PDF(Pubmed)
Abstract:
Objective: Although heparin is the current standard anticoagulant during venoarterial (VA) and venovenous (VV) extracorporeal membrane oxygenation (ECMO), factors including heparin-induced thrombocytopenia, heparin resistance and drug shortages necessitate alternative anticoagulants such as direct thrombin inhibitors. The aim was to characterize dosing, safety, and efficacy of bivalirudin during ECMO support. Methods: This retrospective single-center study included 24 adults on ECMO support who received ≥6 hours of bivalirudin. The primary endpoint was dose to first therapeutic activated partial thromboplastin time (aPTT). Secondary endpoints included evaluating dosing between ECMO modes, incidence of bleeding and thrombotic events, and time in therapeutic range (TTR). Results: The dose at time of first therapeutic aPTT was bivalirudin 0.05 [0.05-0.1] mg/kg/hour. Bivalirudin dosing requirements were lower in VAECMO compared to VV-ECMO patients and were not impacted by continuous venovenous hemofiltration. Time to therapeutic aPTT was 5.5 [2-13] hours for VA-ECMO and 4.5 [2-8.6] hours for VV-ECMO patients. During any mode of ECMO TTR was 58.3% [39.6-73.1]. Thrombotic events occurred in 3 (13%) patients and major bleeding occurred in 12 (50%) patients. Conclusions: Our findings demonstrated variable bivalirudin dosing requirements based on mode of ECMO and dosing modifications may not be required during CVVH. Factors including mode of ECMO, indication for bivalirudin and concomitant antiplatelet therapy may impact hematologic events.

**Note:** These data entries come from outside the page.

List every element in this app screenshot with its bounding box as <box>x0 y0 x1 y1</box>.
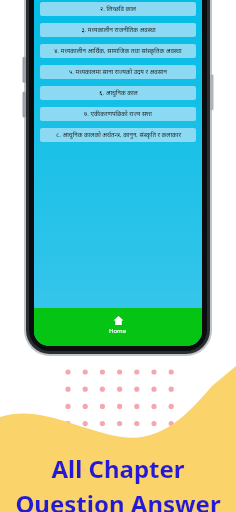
staticText: Home <box>109 327 127 335</box>
staticText: ४. मध्यकालीन आर्थिक, सामाजिक तथा सांस्कृ… <box>54 47 182 55</box>
button[interactable]: ५. मध्यकालमा साना राज्यको उदय र अवसान <box>40 65 196 79</box>
button[interactable]: ७. एकीकरणपछिको राज्य सत्ता <box>40 107 196 121</box>
staticText: २. लिच्छवि काल <box>100 5 136 13</box>
button[interactable]: Home <box>34 308 202 346</box>
button[interactable]: ४. मध्यकालीन आर्थिक, सामाजिक तथा सांस्कृ… <box>40 44 196 58</box>
staticText: ६. आधुनिक काल <box>99 89 138 97</box>
button[interactable]: ८. आधुनिक कालको अर्थतन्त्र, कानुन, संस्क… <box>40 128 196 142</box>
staticText: ३. मध्यकालीन राजनीतिक अवस्था <box>81 26 156 34</box>
staticText: Question Answer <box>15 487 221 512</box>
staticText: All Chapter <box>51 452 185 485</box>
staticText: ८. आधुनिक कालको अर्थतन्त्र, कानुन, संस्क… <box>56 131 181 139</box>
button[interactable]: ३. मध्यकालीन राजनीतिक अवस्था <box>40 23 196 37</box>
staticText: ७. एकीकरणपछिको राज्य सत्ता <box>84 110 152 118</box>
staticText: ५. मध्यकालमा साना राज्यको उदय र अवसान <box>69 68 167 76</box>
button[interactable]: ६. आधुनिक काल <box>40 86 196 100</box>
button[interactable]: २. लिच्छवि काल <box>40 2 196 16</box>
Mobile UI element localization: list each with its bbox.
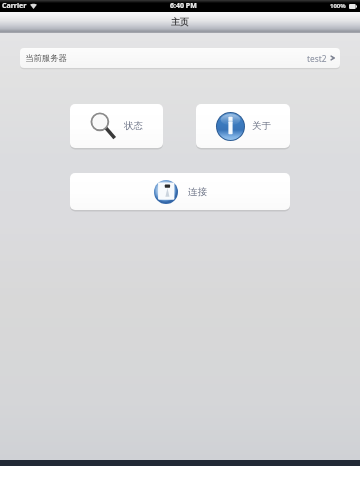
staticText: 关于 [252, 120, 271, 132]
other: Battery full [349, 4, 357, 9]
staticText: 当前服务器 [25, 53, 67, 64]
staticText: 6:40 PM [170, 1, 197, 11]
staticText: Carrier [2, 1, 27, 11]
other: Wi-Fi signal [30, 3, 37, 9]
staticText: 状态 [124, 120, 143, 132]
staticText: 连接 [188, 186, 207, 198]
button[interactable]: 当前服务器 [20, 48, 340, 68]
button[interactable]: 连接 [70, 173, 290, 210]
staticText: test2 [307, 53, 327, 64]
button[interactable]: 关于 [196, 104, 290, 148]
staticText: 100% [330, 2, 346, 10]
button[interactable]: 状态 [70, 104, 163, 148]
staticText: 主页 [171, 16, 189, 27]
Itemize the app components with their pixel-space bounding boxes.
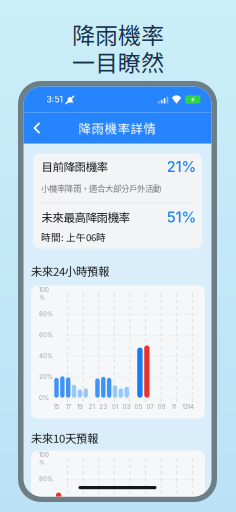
staticText: 19 [77, 403, 83, 410]
staticText: 20% [39, 373, 53, 380]
staticText: 51% [166, 208, 196, 226]
staticText: 21 [89, 403, 95, 410]
staticText: 60% [39, 331, 53, 339]
staticText: 09 [158, 403, 166, 410]
staticText: 40% [39, 352, 53, 360]
staticText: 21% [166, 158, 196, 176]
staticText: 14 [188, 403, 194, 410]
staticText: 降雨機率 [72, 17, 164, 51]
staticText: 時間: 上午06時 [41, 230, 106, 244]
staticText: 未來最高降雨機率 [42, 209, 130, 225]
staticText: 未來24小時預報 [31, 262, 109, 279]
staticText: 07 [147, 403, 154, 410]
staticText: 01 [112, 403, 118, 410]
staticText: 80% [39, 475, 53, 483]
staticText: 15 [54, 403, 60, 410]
staticText: 80% [39, 310, 53, 318]
staticText: 100 [39, 451, 49, 458]
staticText: 降雨機率詳情 [78, 119, 156, 137]
staticText: 0% [39, 394, 49, 401]
button[interactable]: Back [24, 115, 54, 141]
staticText: 一目瞭然 [72, 45, 164, 78]
staticText: 05 [134, 403, 142, 410]
staticText: % [39, 294, 45, 301]
staticText: 小機率降雨，適合大部分戶外活動 [41, 182, 161, 194]
staticText: 未來10天預報 [31, 430, 98, 446]
staticText: 03 [123, 403, 131, 410]
staticText: 13 [182, 403, 188, 410]
staticText: 17 [66, 403, 71, 410]
staticText: % [39, 459, 45, 466]
staticText: 目前降雨機率 [42, 158, 108, 175]
staticText: 100 [39, 286, 49, 294]
staticText: 11 [172, 403, 176, 410]
staticText: 23 [99, 403, 107, 410]
staticText: 3:51 [46, 94, 62, 104]
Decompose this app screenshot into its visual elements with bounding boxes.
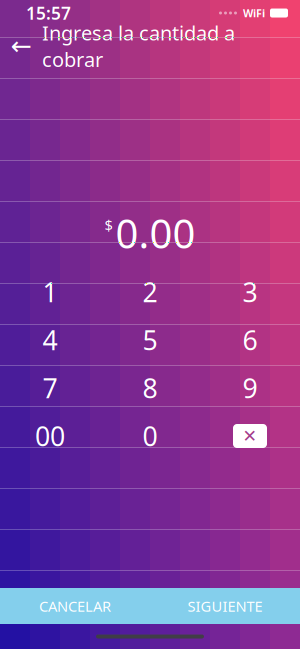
button[interactable]: 2 [100, 268, 200, 316]
button[interactable]: CANCELAR [0, 588, 150, 624]
staticText: 0 [142, 418, 158, 454]
staticText: 6 [242, 322, 258, 358]
staticText: WiFi [243, 6, 265, 20]
button[interactable]: 5 [100, 316, 200, 364]
staticText: 0.00 [116, 206, 196, 260]
staticText: 9 [242, 370, 258, 406]
button[interactable]: 8 [100, 364, 200, 412]
button[interactable]: 4 [0, 316, 100, 364]
staticText: 15:57 [26, 2, 71, 24]
staticText: ✕ [242, 426, 258, 446]
staticText: SIGUIENTE [188, 596, 262, 616]
button[interactable]: Back [0, 26, 42, 66]
staticText: 4 [42, 322, 58, 358]
staticText: 7 [42, 370, 58, 406]
staticText: 3 [242, 274, 258, 310]
button[interactable]: 0 [100, 412, 200, 460]
staticText: $ [104, 215, 112, 235]
button[interactable]: 3 [200, 268, 300, 316]
button[interactable]: SIGUIENTE [150, 588, 300, 624]
staticText: 5 [142, 322, 158, 358]
staticText: 8 [142, 370, 158, 406]
button[interactable]: Delete [200, 412, 300, 460]
staticText: 2 [142, 274, 158, 310]
staticText: ← [10, 32, 32, 60]
button[interactable]: 1 [0, 268, 100, 316]
button[interactable]: 7 [0, 364, 100, 412]
button[interactable]: 00 [0, 412, 100, 460]
staticText: CANCELAR [39, 596, 111, 616]
button[interactable]: 6 [200, 316, 300, 364]
button[interactable]: 9 [200, 364, 300, 412]
staticText: 1 [42, 274, 58, 310]
staticText: 00 [35, 418, 65, 454]
staticText: Ingresa la cantidad a cobrar [42, 19, 235, 72]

Application of this data can assist with developing a bivalirudin ECMO protocol which provides less variability in initial dosing and TTR.
摘要:
目的:尽管肝素是目前在静脉动脉(VA)和静脉静脉(VV)体外膜氧合(ECMO)过程中的标准抗凝剂,因素包括肝素诱导的血小板减少症,肝素耐药性和药物短缺需要替代抗凝剂,如直接凝血酶抑制剂。目的是表征剂量,安全,ECMO支持期间比伐卢定的疗效。方法:这项回顾性单中心研究包括24名接受ECMO支持的成年人,他们接受了≥6小时的比伐卢定。主要终点为剂量至首次治疗活化部分凝血活酶时间(aPTT)。次要终点包括评估ECMO模式之间的给药,出血和血栓事件的发生率,和治疗范围内的时间(TTR)。结果:首次治疗aPTT时的剂量为比伐卢定0.05[0.05-0.1]mg/kg/小时。与VV-ECMO患者相比,VAECMO患者的比伐卢定剂量要求较低,并且不受连续静脉静脉血液滤过的影响。VA-ECMO患者治疗aPTT的时间为5.5[2-13]小时,VV-ECMO患者为4.5[2-8.6]小时。在任何ECMO模式下,TTR为58.3%[39.6-73.1]。3例(13%)患者发生血栓事件,12例(50%)患者发生大出血。结论:我们的发现证明了基于ECMO模式的可变比伐卢定剂量要求,并且在CVVH期间可能不需要剂量修改。包括ECMO模式在内的因素,比伐卢定和联合抗血小板治疗的适应症可能会影响血液学事件.该数据的应用可以帮助开发比伐卢定ECMO方案,该方案在初始给药和TTR中提供较小的变异性。